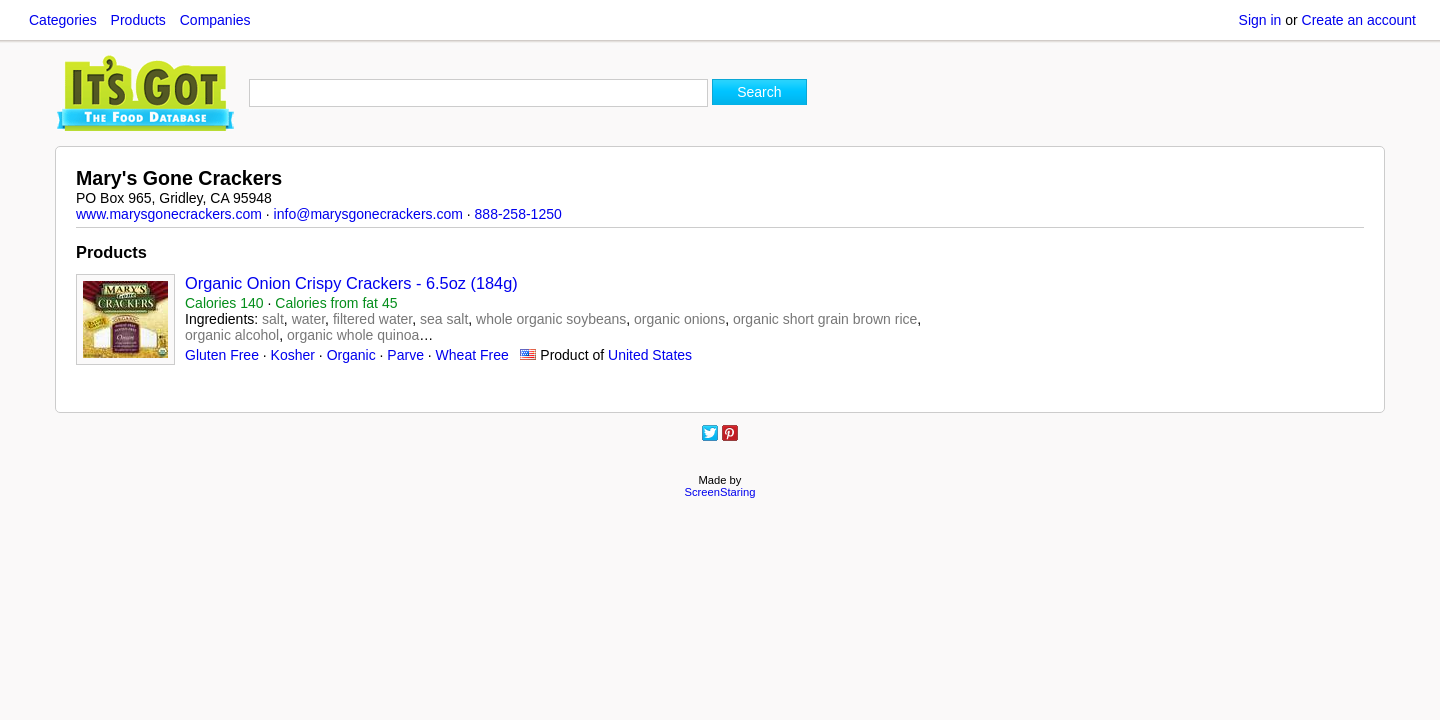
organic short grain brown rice (825, 319)
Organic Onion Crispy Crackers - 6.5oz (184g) (351, 283)
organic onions (679, 319)
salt (273, 319)
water (308, 319)
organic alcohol (232, 335)
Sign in (1260, 20)
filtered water (372, 319)
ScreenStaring (720, 492)
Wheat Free (472, 355)
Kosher (293, 355)
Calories (224, 303)
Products (138, 20)
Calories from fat (336, 303)
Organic (351, 355)
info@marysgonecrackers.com (368, 214)
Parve (405, 355)
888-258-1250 (518, 214)
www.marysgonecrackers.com (169, 214)
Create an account (1359, 20)
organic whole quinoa (353, 335)
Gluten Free (222, 355)
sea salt (444, 319)
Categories (63, 20)
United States (650, 355)
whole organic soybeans (551, 319)
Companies (215, 20)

:: PROBLEM DETAILS ::
Beginning with the line containing "www.marysgonecrackers.com (169, 214)" and ending with the last line of the listing above, return every line exactly and nothing else.

:: SOLUTION TO THE PROBLEM ::
www.marysgonecrackers.com (169, 214)
Create an account (1359, 20)
organic whole quinoa (353, 335)
Gluten Free (222, 355)
sea salt (444, 319)
Categories (63, 20)
United States (650, 355)
whole organic soybeans (551, 319)
Companies (215, 20)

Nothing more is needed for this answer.